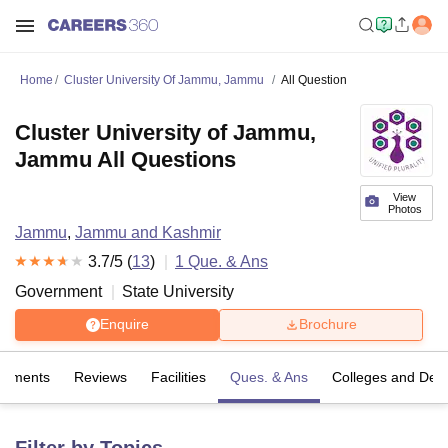
Home
Cluster University Of Jammu, Jammu
All Question
Cluster University of Jammu,
Jammu All Questions
View
Photos
Jammu
,
Jammu and Kashmir
3.7
/5 (
13
)
1
Que. & Ans
Government
State University
Enquire
Brochure
cements
Reviews
Facilities
Ques. & Ans
Colleges and Dep
Filter by Topics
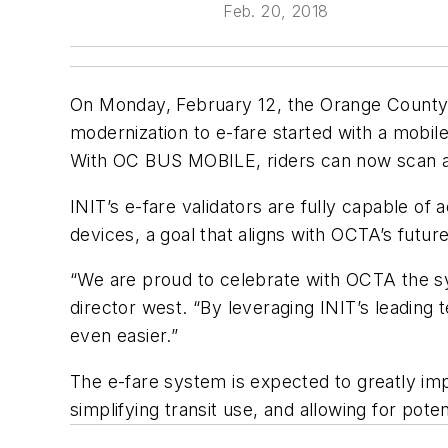
Feb. 20, 2018
On Monday, February 12, the Orange County
modernization to e-fare started with a mobil
With OC BUS MOBILE, riders can now scan a 
INIT’s e-fare validators are fully capable o
devices, a goal that aligns with OCTA’s future
“We are proud to celebrate with OCTA the sy
director west. “By leveraging INIT’s leading
even easier.”
The e-fare system is expected to greatly im
simplifying transit use, and allowing for poten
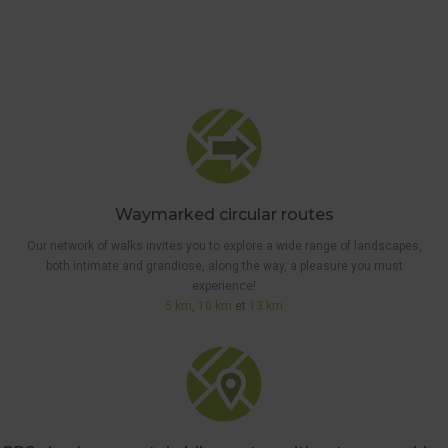
Waymarked circular routes
Our network of walks invites you to explore a wide range of landscapes,
both intimate and grandiose, along the way, a pleasure you must
experience!
5 km
,
10 km
et
13 km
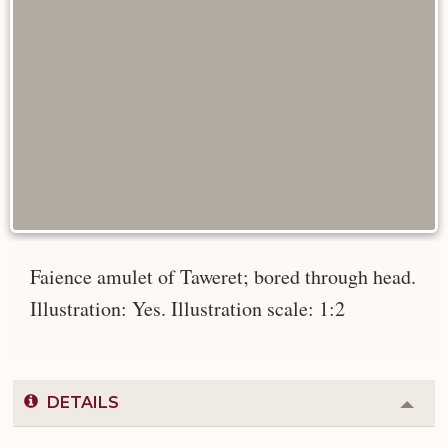
Faience amulet of Taweret; bored through head.
Illustration: Yes. Illustration scale: 1:2
DETAILS
Colla
or
Expa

..............................

Where does the word "INIT" show up in the material? Copy out each line that has it.

▶ **SOLUTION TO THIS TASK**:
INIT’s e-fare validators are fully capable o
director west. “By leveraging INIT’s leading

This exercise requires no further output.